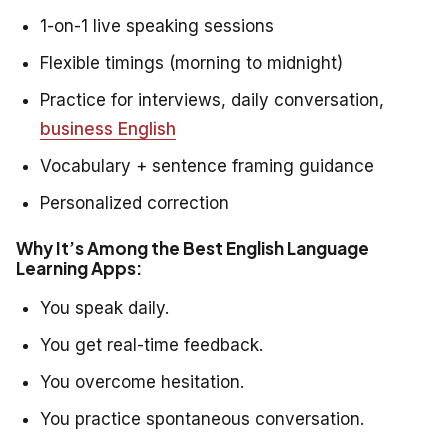
1-on-1 live speaking sessions
Flexible timings (morning to midnight)
Practice for interviews, daily conversation,
business English
Vocabulary + sentence framing guidance
Personalized correction
Why It’s Among the Best English Language
Learning Apps:
You speak daily.
You get real-time feedback.
You overcome hesitation.
You practice spontaneous conversation.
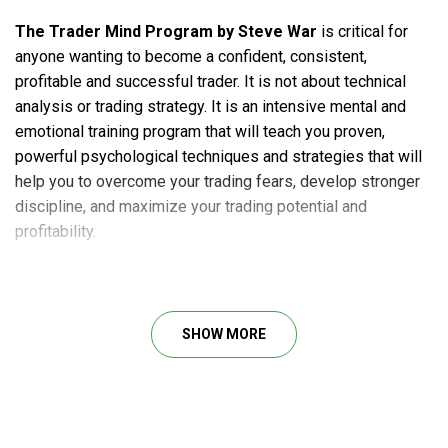
The Trader Mind Program by Steve War
is critical for
anyone wanting to become a confident, consistent,
profitable and successful trader. It is not about technical
analysis or trading strategy. It is an intensive mental and
emotional training program that will teach you proven,
powerful psychological techniques and strategies that will
help you to overcome your trading fears, develop stronger
discipline, and maximize your trading potential and
profitability.
Course Outline
SHOW MORE
Week 1: High Performance Trading: The 3 Keys To
Successful Trading
Week 2: Trading To Win: Developing The Winning
Traders Mindset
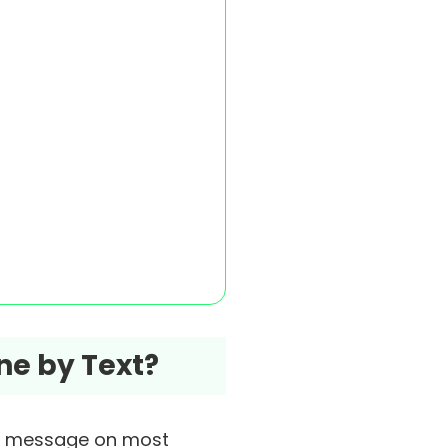
ne by Text?
t message on most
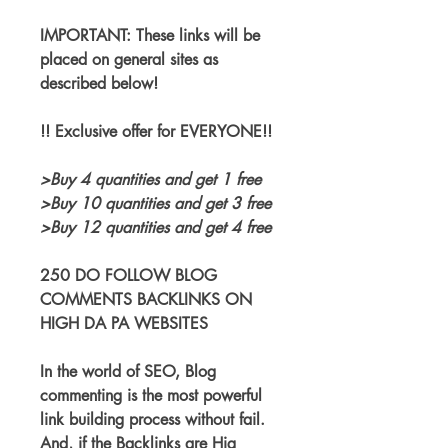
IMPORTANT: These links will be 
placed on general sites as 
described below!
!! Exclusive offer for EVERYONE!!
>Buy 4 quantities and get 1 free
>Buy 10 quantities and get 3 free
>Buy 12 quantities and get 4 free
250 DO FOLLOW BLOG 
COMMENTS BACKLINKS ON 
HIGH DA PA WEBSITES
In the world of SEO, Blog 
commenting is the most powerful 
link building process without fail. 
And, if the Backlinks are Hig 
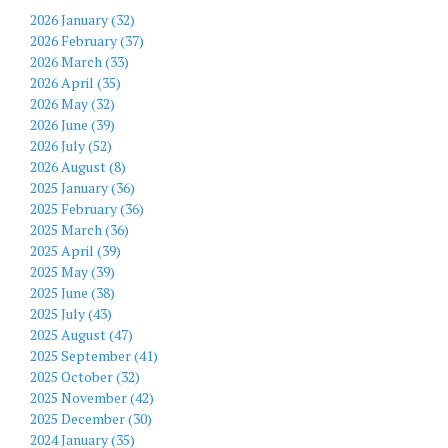
2026 January (32)
2026 February (37)
2026 March (33)
2026 April (35)
2026 May (32)
2026 June (39)
2026 July (52)
2026 August (8)
2025 January (36)
2025 February (36)
2025 March (36)
2025 April (39)
2025 May (39)
2025 June (38)
2025 July (43)
2025 August (47)
2025 September (41)
2025 October (32)
2025 November (42)
2025 December (30)
2024 January (35)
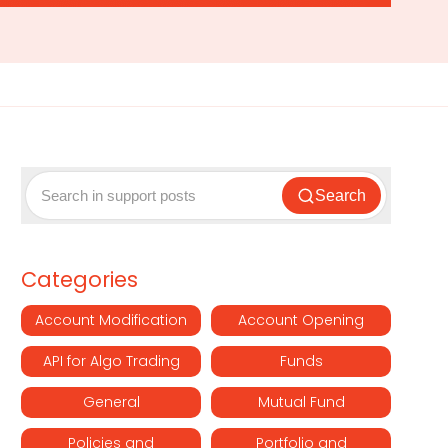
Search
Categories
Account Modification
Account Opening
API for Algo Trading
Funds
General
Mutual Fund
Policies and
Portfolio and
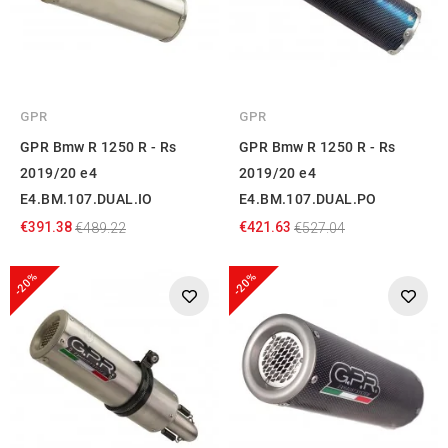
GPR
GPR
GPR Bmw R 1250 R - Rs
GPR Bmw R 1250 R - Rs
2019/20 e4
2019/20 e4
E4.BM.107.DUAL.IO
E4.BM.107.DUAL.PO
€391.38
€421.63
€489.22
€527.04
-20%
-20%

The problem:
Sift the material for lines that include the word "your", and copy each one.

Response area:
help you to overcome your trading fears, develop stronger
discipline, and maximize your trading potential and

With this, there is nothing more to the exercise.